Widespread COVID-19 lockdowns and a property sector downturn in China, along with growing prospects of a global recession as central banks hike interest rates aggressively to bring down inflation, have fuelled worries about demand for metals.

The most-traded iron ore, for January delivery, on China’s Dalian Commodity Exchange DCIOcv1 slumped as much as 5.1% to its lowest since July 26 at 652 yuan ($94.46) a tonne and was on track for its biggest weekly fall since mid-July.

On the Singapore Exchange, the benchmark October iron ore SZZFV2 dropped 2.8% to $92.75 a tonne.

This week, the southwestern Chinese metropolis of Chengdu announced a lockdown of its 21.2 million residents, while other major cities including Shenzhen in the south and Dalian in the northeast also stepped up COVID-19 restrictions.

“There is a growing concern that the government’s stimulus package will be ineffective, as lockdowns dull the normal peak construction season in September and October,” said ANZ senior commodity strategist Daniel Hynes.

In the spot market, benchmark 62%-grade iron ore bound for China traded at $98 a tonne on Thursday, the weakest since November SH-CCN-IRNOR62, according to SteelHome consultancy.

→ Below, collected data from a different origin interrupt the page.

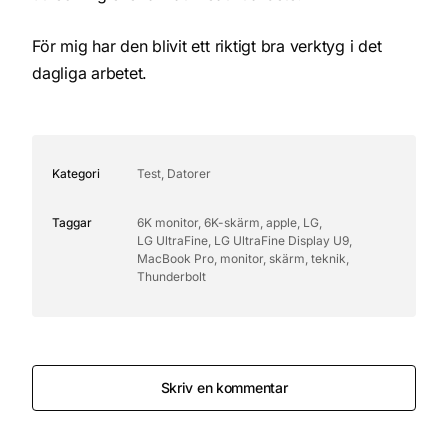
För mig har den blivit ett riktigt bra verktyg i det
dagliga arbetet.
Kategori
Test, Datorer
Taggar
6K monitor
,
6K-skärm
,
apple
,
LG
,
LG UltraFine
,
LG UltraFine Display U9
,
MacBook Pro
,
monitor
,
skärm
,
teknik
,
Thunderbolt
Skriv en kommentar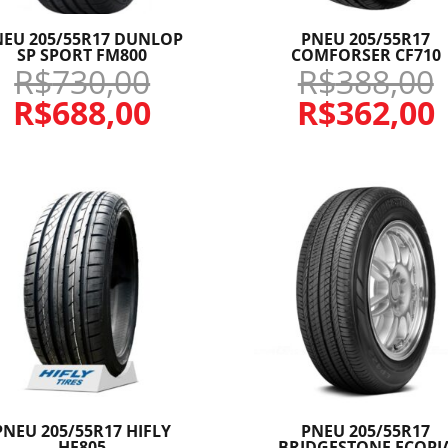
NEU 205/55R17 DUNLOP
PNEU 205/55R17
SP SPORT FM800
COMFORSER CF710
R$
730,00
R$
388,00
R$
688,00
R$
362,00
PNEU 205/55R17 HIFLY
PNEU 205/55R17
HF805
BRIDGESTONE ECOPI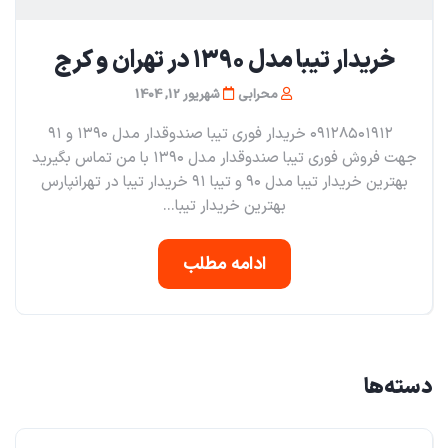
خریدار تیبا مدل ۱۳۹۰ در تهران و کرج
محرابی
شهریور 12, 1404
۰۹۱۲۸۵۰۱۹۱۲ خریدار فوری تیبا صندوقدار مدل ۱۳۹۰ و ۹۱
جهت فروش فوری تیبا صندوقدار مدل ۱۳۹۰ با من تماس بگیرید
بهترین خریدار تیبا مدل ۹۰ و تیبا ۹۱ خریدار تیبا در تهرانپارس
بهترین خریدار تیبا...
ادامه مطلب
دسته‌ها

Notwithstanding recurring COVID-19 flare-ups and the property sector distress, China will avoid flood-like stimulus while moving to keep prices stable and maintain stable and moderate credit development, a spokesperson for the country’s central bank said.

Other steelmaking ingredients also fell, stretching their losses to a fifth day to hit the lowest since July, with Dalian coking coal DJMcv1 slumping 4% and coke DCJcv1 shedding 2.9%.

Rebar on the Shanghai Futures Exchange SRBcv1 dropped 3%, while hot-rolled coil SHHCcv1 fell 3.8%.